Unlike their carbon dioxide (CO2)-powered cousins, rocket cars don't need a special box to puncture the tube and launch; they use electrical igniters that you can place anywhere on the car. This facet alone makes rocket-powered car design a far more flexible and (arguably) creative process than CO2 design. If CO2 cars are like Top Fuel dragsters, then rocket cars are like those crazy Red Bull Flugtag fliers.
  1. Considerations

    • If it has wheels and a body of some sort, you can attach a rocket engine to it and go racing. However, you face five basic issues when shoving a model through the air with rockets: lateral stability (the ability to go in a straight line), vertical stability (the ability to stay on the ground), rolling resistance, weight and aerodynamics.

    Locating the Engine

    • One mistake rocket car builders commonly make regards engine placement.

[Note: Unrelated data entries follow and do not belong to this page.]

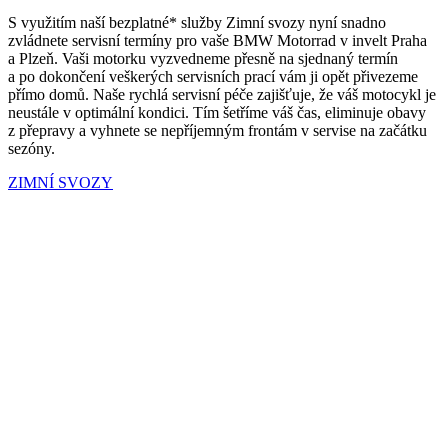
S využitím naší bezplatné* služby Zimní svozy nyní snadno
zvládnete servisní termíny pro vaše BMW Motorrad v invelt Praha
a Plzeň. Vaši motorku vyzvedneme přesně na sjednaný termín
a po dokončení veškerých servisních prací vám ji opět přivezeme
přímo domů. Naše rychlá servisní péče zajišťuje, že váš motocykl je
neustále v optimální kondici. Tím šetříme váš čas, eliminuje obavy
z přepravy a vyhnete se nepříjemným frontám v servise na začátku
sezóny.
ZIMNÍ SVOZY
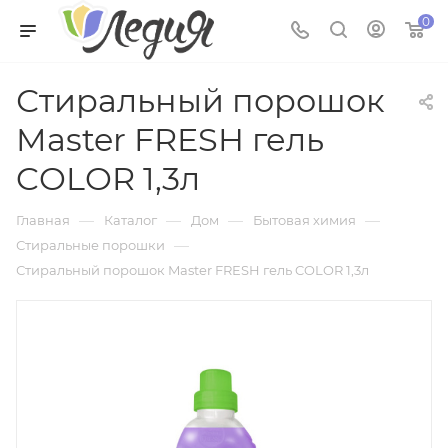
0
Стиральный порошок
Master FRESH гель
COLOR 1,3л
—
—
—
—
Главная
Каталог
Дом
Бытовая химия
—
Стиральные порошки
Стиральный порошок Master FRESH гель COLOR 1,3л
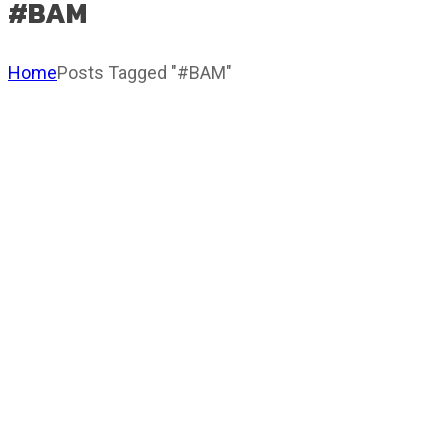
#BAM
Home
Posts Tagged "#BAM"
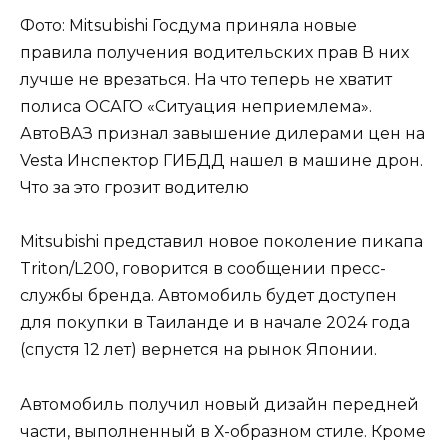
Фото: Mitsubishi Госдума приняла новые
правила получения водительских прав В них
лучше не врезаться. На что теперь не хватит
полиса ОСАГО «Ситуация неприемлема».
АвтоВАЗ признал завышение дилерами цен на
Vesta Инспектор ГИБДД нашел в машине дрон.
Что за это грозит водителю
Mitsubishi представил новое поколение пикапа
Triton/L200, говорится в сообщении пресс-
службы бренда. Автомобиль будет доступен
для покупки в Таиланде и в начале 2024 года
(спустя 12 лет) вернется на рынок Японии.
Автомобиль получил новый дизайн передней
части, выполненный в Х-образном стиле. Кроме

Many builders place the engine at the back, which would seem like the logical thing to do when producing a jet. However, such designs place all of the engine's load on the rear axle, making straight-line stability a tricky proposition at best. Instead, you should place your engine mount just aft of the front axle, at a very slight (one to two degree) downward angle. This engine configuration will make your car more of a "puller" than "pusher" (giving it far more lateral stability), and the downward tilt will place a slight load on just behind the front axle (preventing the car from taking off or nose-diving). Put the engine as close to the ground as possible, even below the front axle if you can. An engine at or below the axle centerline will reduce or eliminate the possibility of a roll-over.

    Building the Chassis

    • Think of your rocket car as a front wheel drive; the rear axle carries very little weight, and is more of a "dead roller" than anything else. The rear axle is like the rudder or tail on an airplane, since it serves more to direct the car than anything else. To keep weight down, the best way to build the chassis is a reverse of the "toothpick" single rail often used for CO2 cars, where the two axles are only connected by a single, thin rail. The longer the wheelbase the more stable your car will be, but the more it will weigh. Use the thinnest possible wheels and smallest bearings for the lowest possible rolling resistance.

    Aerodynamics

    • If you've engineered the engine placement properly you shouldn't need any sort of "wing" or spoiler to keep the car on the ground. Stick with a long, low, tapered nose and a smoothly tapered tail for minimal drag. You could place an adjustable fin on the tail (between the rear wheels) to help keep the car pointed straight, but some very tall, thin rear wheels will do the same thing with less weight and drag penalty.